# Introduction to PEM Electrolyzer PINNs

```{objectives}
- Understand what Physics-Informed Neural Networks (PINNs) are
- Learn about PEM electrolyzers and why voltage prediction matters
- Know the project objectives and repository structure
- Understand the 6-model comparison framework and the 12-number equation takeaway
```

```{admonition} Why This Matters
:class: tip

**The Scenario:** An operator at a green hydrogen plant notices the cell voltage climbing during a high-demand shift. She needs to know: *is it safe to increase pressure to boost hydrogen output, or will the membrane degrade?* A fast, accurate voltage model — one that works even at conditions the plant has never operated at — could answer that question in milliseconds.

**The Research Question:** Can a 12-parameter physics model, trained through knowledge distillation from a larger teacher network, predict cell voltage accurately enough to replace expensive CFD simulations — and generalize reliably to operating conditions never seen during training?

**What This Episode Gives You:** The big picture — how 6 models are compared, why physics-informed approaches win, and why the final model fits in a single equation with 12 numbers.
```

## Overview

This repository provides a complete framework for training physics-informed neural networks (PINNs) to predict PEM electrolyzer cell voltage from operating conditions (current, pressure, temperature).

PEM (Proton Exchange Membrane) electrolyzers split water into hydrogen and oxygen using electricity.
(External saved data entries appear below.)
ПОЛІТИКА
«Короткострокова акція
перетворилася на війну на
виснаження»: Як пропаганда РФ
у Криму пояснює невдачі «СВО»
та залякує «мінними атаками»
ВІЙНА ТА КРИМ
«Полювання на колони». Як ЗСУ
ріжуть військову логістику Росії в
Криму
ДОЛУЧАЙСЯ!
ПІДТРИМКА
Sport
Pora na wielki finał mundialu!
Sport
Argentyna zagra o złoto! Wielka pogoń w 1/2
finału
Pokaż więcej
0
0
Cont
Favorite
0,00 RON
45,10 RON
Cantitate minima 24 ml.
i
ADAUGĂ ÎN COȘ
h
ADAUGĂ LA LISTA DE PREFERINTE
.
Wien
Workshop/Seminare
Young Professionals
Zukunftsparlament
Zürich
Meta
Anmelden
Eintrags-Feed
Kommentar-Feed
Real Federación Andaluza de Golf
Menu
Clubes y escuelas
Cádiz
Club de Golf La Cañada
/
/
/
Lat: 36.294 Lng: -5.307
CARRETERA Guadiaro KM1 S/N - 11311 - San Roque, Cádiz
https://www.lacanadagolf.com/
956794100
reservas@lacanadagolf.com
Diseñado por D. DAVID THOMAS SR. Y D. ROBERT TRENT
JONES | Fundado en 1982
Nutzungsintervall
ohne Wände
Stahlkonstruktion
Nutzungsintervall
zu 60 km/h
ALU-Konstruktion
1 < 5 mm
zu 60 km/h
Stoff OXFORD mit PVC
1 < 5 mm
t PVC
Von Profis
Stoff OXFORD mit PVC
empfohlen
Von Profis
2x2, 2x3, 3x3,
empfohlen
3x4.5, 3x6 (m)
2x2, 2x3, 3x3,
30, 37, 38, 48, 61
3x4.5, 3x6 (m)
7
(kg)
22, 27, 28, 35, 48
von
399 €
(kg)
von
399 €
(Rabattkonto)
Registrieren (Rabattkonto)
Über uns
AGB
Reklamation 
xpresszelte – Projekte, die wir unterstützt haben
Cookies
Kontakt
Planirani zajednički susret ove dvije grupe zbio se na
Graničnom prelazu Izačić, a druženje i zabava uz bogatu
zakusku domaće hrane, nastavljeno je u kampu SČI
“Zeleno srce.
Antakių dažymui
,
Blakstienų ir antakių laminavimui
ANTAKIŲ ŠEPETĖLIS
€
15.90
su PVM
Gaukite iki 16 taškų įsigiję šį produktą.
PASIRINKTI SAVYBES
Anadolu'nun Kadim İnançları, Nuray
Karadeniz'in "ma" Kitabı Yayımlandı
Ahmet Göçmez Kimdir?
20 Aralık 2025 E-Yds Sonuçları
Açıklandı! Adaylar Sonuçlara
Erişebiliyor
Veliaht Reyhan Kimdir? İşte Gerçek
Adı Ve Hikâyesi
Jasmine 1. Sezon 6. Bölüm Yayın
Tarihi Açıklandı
Accurate voltage prediction is critical for optimizing efficiency, monitoring degradation, and designing control systems.

### Why Physics-Informed Neural Networks?

Traditional approaches have limitations:
- **First-principles models** require detailed knowledge of all physical processes, which is often incomplete
- **Pure ML models** fit training data well but fail on out-of-distribution (OOD) conditions

PINNs combine both: they encode electrochemical physics (Nernst equation, Butler-Volmer kinetics, Ohmic losses) while learning residual corrections from data.

## 6-Model Comparison Framework

The notebook trains **6 models** from scratch on the same data and compares their OOD generalization:

| Model | Type | Parameters | Physics? |
|-------|------|-----------|----------|
| PureMLP | Standard neural network | ~2,000 | No |
| BigMLP | Large neural network | ~50,000 | No |
| Transformer | Self-attention network | ~50,000 | No |
| Teacher (HybridPhysicsMLP) | Physics + MLP hybrid | ~9,000 | Partial |
| Pure Physics | 12-param electrochemistry (alpha=1.0) | 12 | Full |
| **Distilled Student** | 12-param electrochemistry (alpha=0.1) | **12** | **Full** |

The key finding: the 12-parameter distilled student achieves the best OOD generalization, beating neural networks with 50,000+ parameters.

```{figure} ../images/model_comparison.png
:alt: OOD performance bar chart and parameters vs OOD scatter
:width: 100%

Left: Out-of-distribution performance (lower is better). The 12-parameter student (17 mV) beats all neural networks. Right: Parameters vs OOD accuracy — the student sits in the ideal lower-left corner.
```

## Teacher-Student Architecture

This project uses a two-stage approach:

1. **Teacher Model** (HybridPhysicsMLP): 8 physics parameters + MLP residual (~9,354 parameters)
2. **Student Model** (PhysicsHybrid12Param): 12-parameter pure physics model, trained via knowledge distillation

The student learns from both real data and teacher predictions, achieving better OOD generalization with only 12 parameters.

## The Biggest Takeaway: A 12-Number Equation

After training, the distilled student is **not a neural network**. It is a deterministic algebraic equation defined by exactly 12 scalar constants:
- 6 physics parameters (exchange currents, resistance, transfer coefficients, limiting current)
- 6 hybrid correction parameters (logistic curve + pressure/temperature modulation)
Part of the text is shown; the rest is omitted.